--- START ---

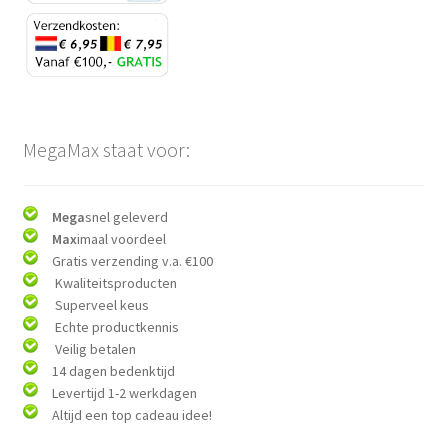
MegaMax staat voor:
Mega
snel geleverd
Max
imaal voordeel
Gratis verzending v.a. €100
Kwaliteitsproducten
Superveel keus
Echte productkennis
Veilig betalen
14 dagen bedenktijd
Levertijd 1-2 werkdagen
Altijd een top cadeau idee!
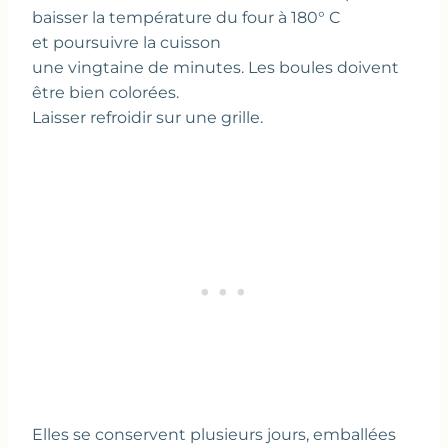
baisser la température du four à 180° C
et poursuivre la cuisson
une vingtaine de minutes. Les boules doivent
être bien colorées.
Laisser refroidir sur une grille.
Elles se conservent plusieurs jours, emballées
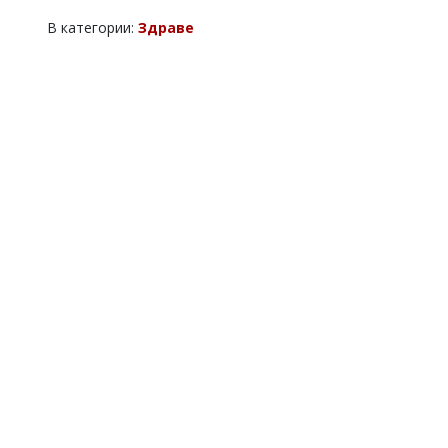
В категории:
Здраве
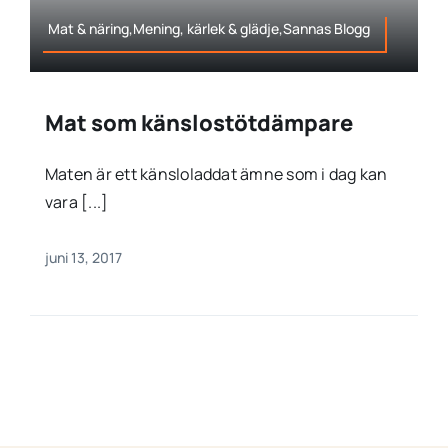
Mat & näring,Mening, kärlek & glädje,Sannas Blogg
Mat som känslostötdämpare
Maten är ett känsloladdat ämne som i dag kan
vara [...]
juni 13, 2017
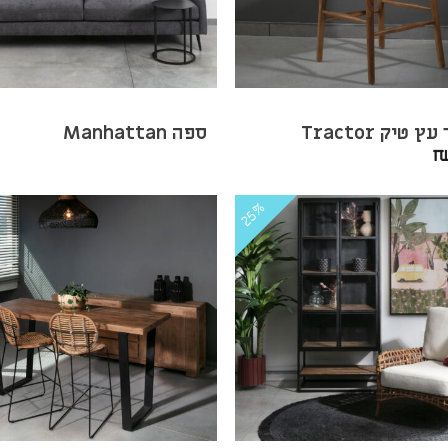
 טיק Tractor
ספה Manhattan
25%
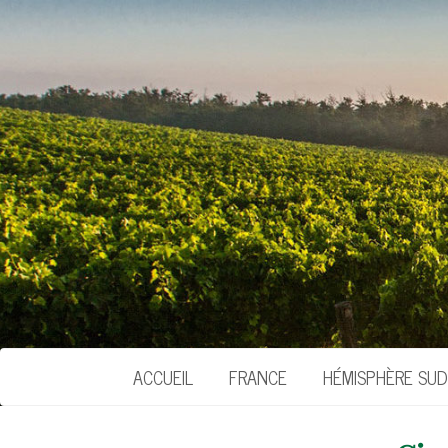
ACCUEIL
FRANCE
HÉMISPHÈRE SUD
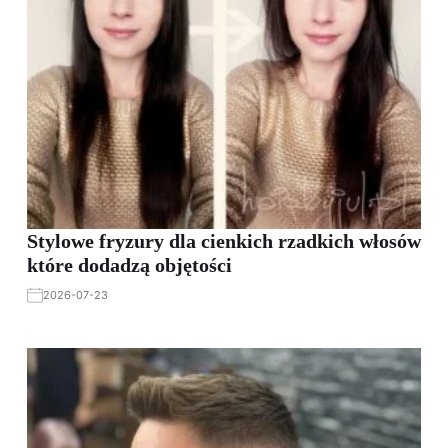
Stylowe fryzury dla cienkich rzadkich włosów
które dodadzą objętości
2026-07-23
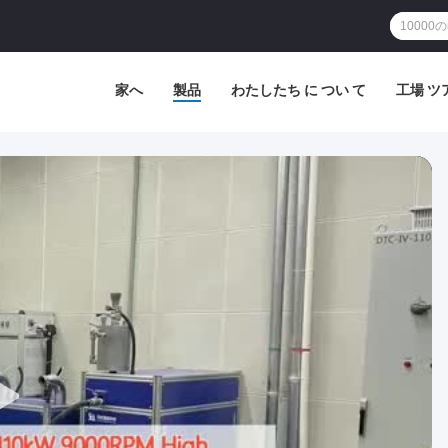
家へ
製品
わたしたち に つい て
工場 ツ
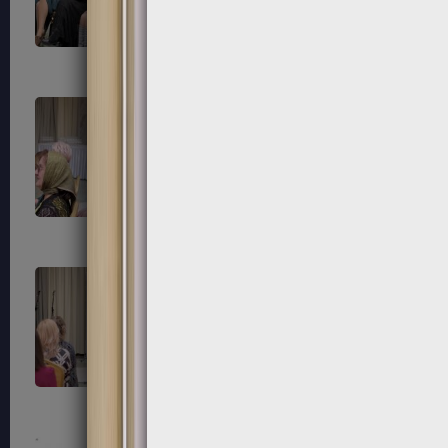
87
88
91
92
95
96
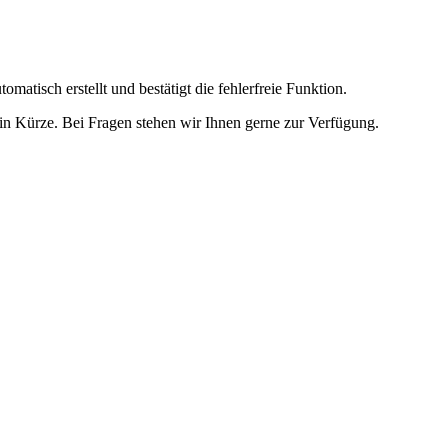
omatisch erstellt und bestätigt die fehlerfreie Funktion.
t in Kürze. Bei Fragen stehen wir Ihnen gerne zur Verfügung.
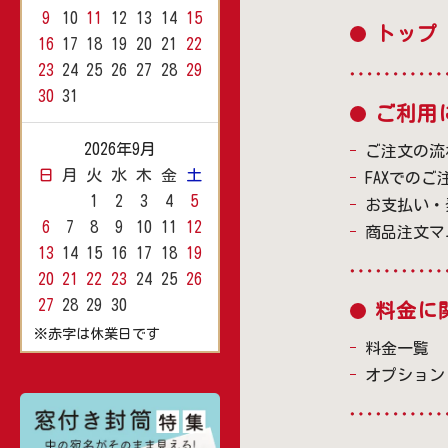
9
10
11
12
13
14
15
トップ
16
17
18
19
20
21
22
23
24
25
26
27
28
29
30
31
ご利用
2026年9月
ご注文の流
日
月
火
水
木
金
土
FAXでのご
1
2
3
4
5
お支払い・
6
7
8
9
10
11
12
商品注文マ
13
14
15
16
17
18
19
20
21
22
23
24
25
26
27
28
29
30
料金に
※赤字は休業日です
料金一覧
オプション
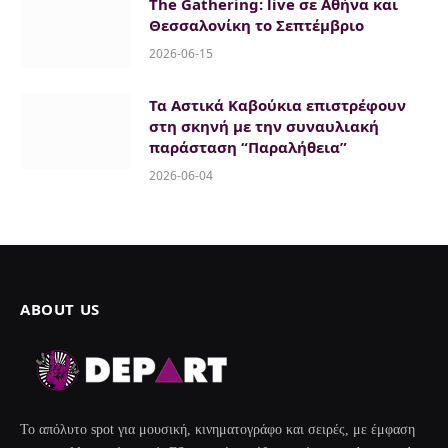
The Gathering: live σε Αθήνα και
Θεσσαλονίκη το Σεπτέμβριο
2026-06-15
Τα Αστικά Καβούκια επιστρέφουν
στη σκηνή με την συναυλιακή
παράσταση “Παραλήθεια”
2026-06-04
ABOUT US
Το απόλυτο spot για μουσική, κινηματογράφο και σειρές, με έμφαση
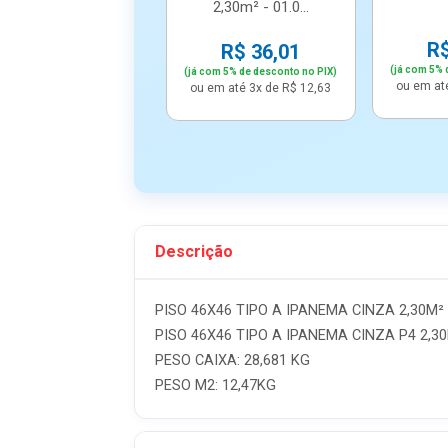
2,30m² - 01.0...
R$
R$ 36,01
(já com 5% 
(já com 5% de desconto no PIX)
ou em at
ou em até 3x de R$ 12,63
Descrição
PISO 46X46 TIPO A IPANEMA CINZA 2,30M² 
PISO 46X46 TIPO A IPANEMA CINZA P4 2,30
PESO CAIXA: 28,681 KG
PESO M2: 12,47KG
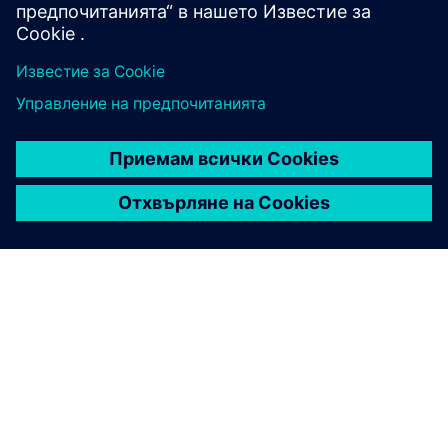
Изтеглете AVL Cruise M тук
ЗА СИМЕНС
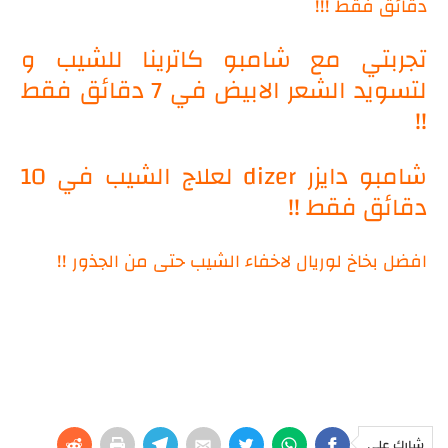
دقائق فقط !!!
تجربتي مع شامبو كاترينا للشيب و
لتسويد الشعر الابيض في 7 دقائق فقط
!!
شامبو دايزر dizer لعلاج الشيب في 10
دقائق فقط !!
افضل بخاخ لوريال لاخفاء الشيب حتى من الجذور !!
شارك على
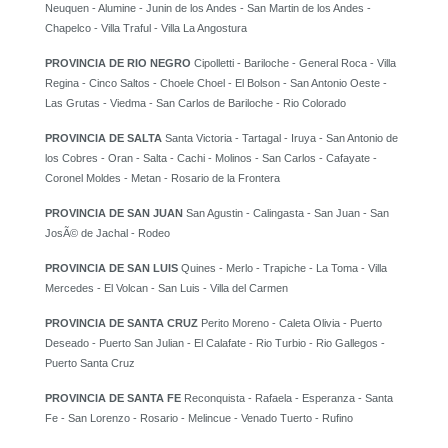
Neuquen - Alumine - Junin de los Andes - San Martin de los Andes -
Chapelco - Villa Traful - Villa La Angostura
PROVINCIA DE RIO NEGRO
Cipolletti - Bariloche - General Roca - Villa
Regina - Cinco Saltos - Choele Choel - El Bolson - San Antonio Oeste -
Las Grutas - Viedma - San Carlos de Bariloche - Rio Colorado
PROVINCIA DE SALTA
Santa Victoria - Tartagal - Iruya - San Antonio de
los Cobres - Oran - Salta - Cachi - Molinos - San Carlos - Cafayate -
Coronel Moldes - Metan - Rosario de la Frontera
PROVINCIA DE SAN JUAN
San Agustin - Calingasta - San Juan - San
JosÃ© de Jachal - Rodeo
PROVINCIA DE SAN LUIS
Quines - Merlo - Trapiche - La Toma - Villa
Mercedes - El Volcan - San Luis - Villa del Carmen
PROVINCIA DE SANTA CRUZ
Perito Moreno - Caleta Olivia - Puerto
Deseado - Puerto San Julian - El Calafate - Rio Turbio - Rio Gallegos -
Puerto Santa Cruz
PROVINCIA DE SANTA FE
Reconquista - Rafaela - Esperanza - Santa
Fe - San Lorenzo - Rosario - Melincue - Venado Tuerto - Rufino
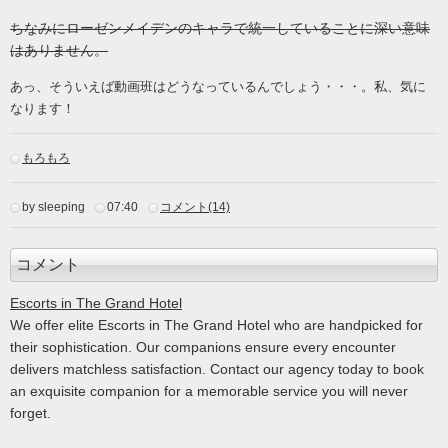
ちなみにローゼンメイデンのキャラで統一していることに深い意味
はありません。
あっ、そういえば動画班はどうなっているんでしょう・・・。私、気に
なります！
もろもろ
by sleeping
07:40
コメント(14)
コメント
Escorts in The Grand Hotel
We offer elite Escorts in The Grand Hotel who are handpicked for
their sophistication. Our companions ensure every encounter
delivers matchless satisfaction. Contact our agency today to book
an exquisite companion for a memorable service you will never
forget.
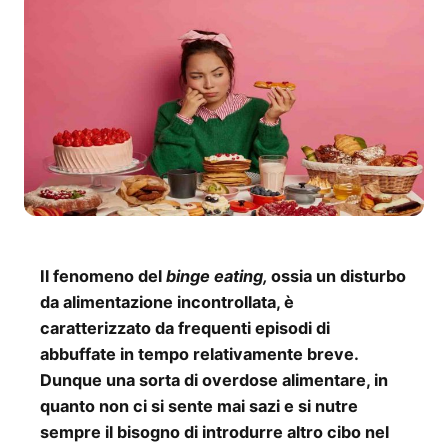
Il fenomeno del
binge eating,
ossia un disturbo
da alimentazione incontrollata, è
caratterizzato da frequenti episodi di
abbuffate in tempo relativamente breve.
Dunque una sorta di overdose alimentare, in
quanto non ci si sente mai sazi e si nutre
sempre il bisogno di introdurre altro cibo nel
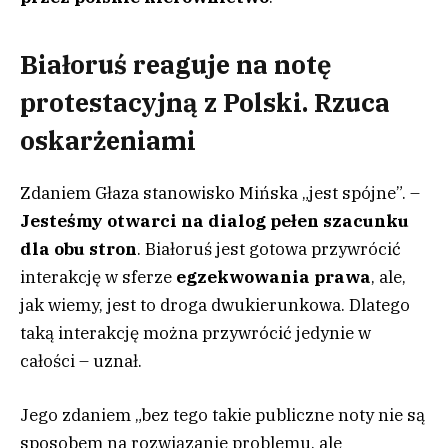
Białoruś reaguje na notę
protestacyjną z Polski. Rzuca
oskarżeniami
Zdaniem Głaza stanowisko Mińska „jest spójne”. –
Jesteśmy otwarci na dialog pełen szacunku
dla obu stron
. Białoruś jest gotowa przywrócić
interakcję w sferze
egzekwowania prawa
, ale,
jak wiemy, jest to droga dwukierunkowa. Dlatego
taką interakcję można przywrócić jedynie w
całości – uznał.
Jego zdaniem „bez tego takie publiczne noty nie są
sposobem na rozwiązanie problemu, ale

--- END ---

#### Task statement:
Word-for-word output of every record is needed, with images omitted.

#### Task result:
MegaMax staat voor:
Mega
snel geleverd
Max
imaal voordeel
Gratis verzending v.a. €100
Kwaliteitsproducten
Superveel keus
Echte productkennis
Veilig betalen
14 dagen bedenktijd
Levertijd 1-2 werkdagen
Altijd een top cadeau idee!
baisser la température du four à 180° C
et poursuivre la cuisson
une vingtaine de minutes. Les boules doivent
être bien colorées.
Laisser refroidir sur une grille.
Elles se conservent plusieurs jours, emballées
В категории:
Здраве
Mat & näring,Mening, kärlek & glädje,Sannas Blogg
Mat som känslostötdämpare
Maten är ett känsloladdat ämne som i dag kan
vara [...]
juni 13, 2017
 טיק Tractor
ספה Manhattan
25%
ACCUEIL
FRANCE
HÉMISPHÈRE SUD
Stylowe fryzury dla cienkich rzadkich włosów
które dodadzą objętości
2026-07-23
家へ
製品
わたしたち に つい て
工場 ツ
87
88
91
92
95
96
omatisch erstellt und bestätigt die fehlerfreie Funktion.
t in Kürze. Bei Fragen stehen wir Ihnen gerne zur Verfügung.
9
10
11
12
13
14
15
トップ
16
17
18
19
20
21
22
23
24
25
26
27
28
29
30
31
ご利用
2026年9月
ご注文の流
日
月
火
水
木
金
土
FAXでのご
1
2
3
4
5
お支払い・
6
7
8
9
10
11
12
商品注文マ
13
14
15
16
17
18
19
20
21
22
23
24
25
26
27
28
29
30
料金に
※赤字は休業日です
料金一覧
オプション
The Gathering: live σε Αθήνα και
Θεσσαλονίκη το Σεπτέμβριο
2026-06-15
Τα Αστικά Καβούκια επιστρέφουν
στη σκηνή με την συναυλιακή
παράσταση “Παραλήθεια”
2026-06-04
ABOUT US
Το απόλυτο spot για μουσική, κινηματογράφο και σειρές, με έμφαση
2,30m² - 01.0...
R$
R$ 36,01
(já com 5% 
(já com 5% de desconto no PIX)
ou em at
ou em até 3x de R$ 12,63
Descrição
PISO 46X46 TIPO A IPANEMA CINZA 2,30M² 
PISO 46X46 TIPO A IPANEMA CINZA P4 2,30
PESO CAIXA: 28,681 KG
PESO M2: 12,47KG
Изтеглете AVL Cruise M тук
ЗА СИМЕНС
دقائق فقط !!!
تجربتي مع شامبو كاترينا للشيب و
لتسويد الشعر الابيض في 7 دقائق فقط
!!
شامبو دايزر dizer لعلاج الشيب في 10
دقائق فقط !!
افضل بخاخ لوريال لاخفاء الشيب حتى من الجذور !!
شارك على
Neuquen - Alumine - Junin de los Andes - San Martin de los Andes -
Chapelco - Villa Traful - Villa La Angostura
PROVINCIA DE RIO NEGRO
Cipolletti - Bariloche - General Roca - Villa
Regina - Cinco Saltos - Choele Choel - El Bolson - San Antonio Oeste -
Las Grutas - Viedma - San Carlos de Bariloche - Rio Colorado
PROVINCIA DE SALTA
Santa Victoria - Tartagal - Iruya - San Antonio de
los Cobres - Oran - Salta - Cachi - Molinos - San Carlos - Cafayate -
Coronel Moldes - Metan - Rosario de la Frontera
PROVINCIA DE SAN JUAN
San Agustin - Calingasta - San Juan - San
JosÃ© de Jachal - Rodeo
PROVINCIA DE SAN LUIS
Quines - Merlo - Trapiche - La Toma - Villa
Mercedes - El Volcan - San Luis - Villa del Carmen
PROVINCIA DE SANTA CRUZ
Perito Moreno - Caleta Olivia - Puerto
Deseado - Puerto San Julian - El Calafate - Rio Turbio - Rio Gallegos -
Puerto Santa Cruz
PROVINCIA DE SANTA FE
Reconquista - Rafaela - Esperanza - Santa
Fe - San Lorenzo - Rosario - Melincue - Venado Tuerto - Rufino
ちなみにローゼンメイデンのキャラで統一していることに深い意味
はありません。
あっ、そういえば動画班はどうなっているんでしょう・・・。私、気に
なります！
もろもろ
by sleeping
07:40
コメント(14)
コメント
Escorts in The Grand Hotel
We offer elite Escorts in The Grand Hotel who are handpicked for
their sophistication. Our companions ensure every encounter
delivers matchless satisfaction. Contact our agency today to book
an exquisite companion for a memorable service you will never
forget.
Il fenomeno del
binge eating,
ossia un disturbo
da alimentazione incontrollata, è
caratterizzato da frequenti episodi di
abbuffate in tempo relativamente breve.
Dunque una sorta di overdose alimentare, in
quanto non ci si sente mai sazi e si nutre
sempre il bisogno di introdurre altro cibo nel
Białoruś reaguje na notę
protestacyjną z Polski. Rzuca
oskarżeniami
Zdaniem Głaza stanowisko Mińska „jest spójne”. –
Jesteśmy otwarci na dialog pełen szacunku
dla obu stron
. Białoruś jest gotowa przywrócić
interakcję w sferze
egzekwowania prawa
, ale,
jak wiemy, jest to droga dwukierunkowa. Dlatego
taką interakcję można przywrócić jedynie w
całości – uznał.
Jego zdaniem „bez tego takie publiczne noty nie są
sposobem na rozwiązanie problemu, ale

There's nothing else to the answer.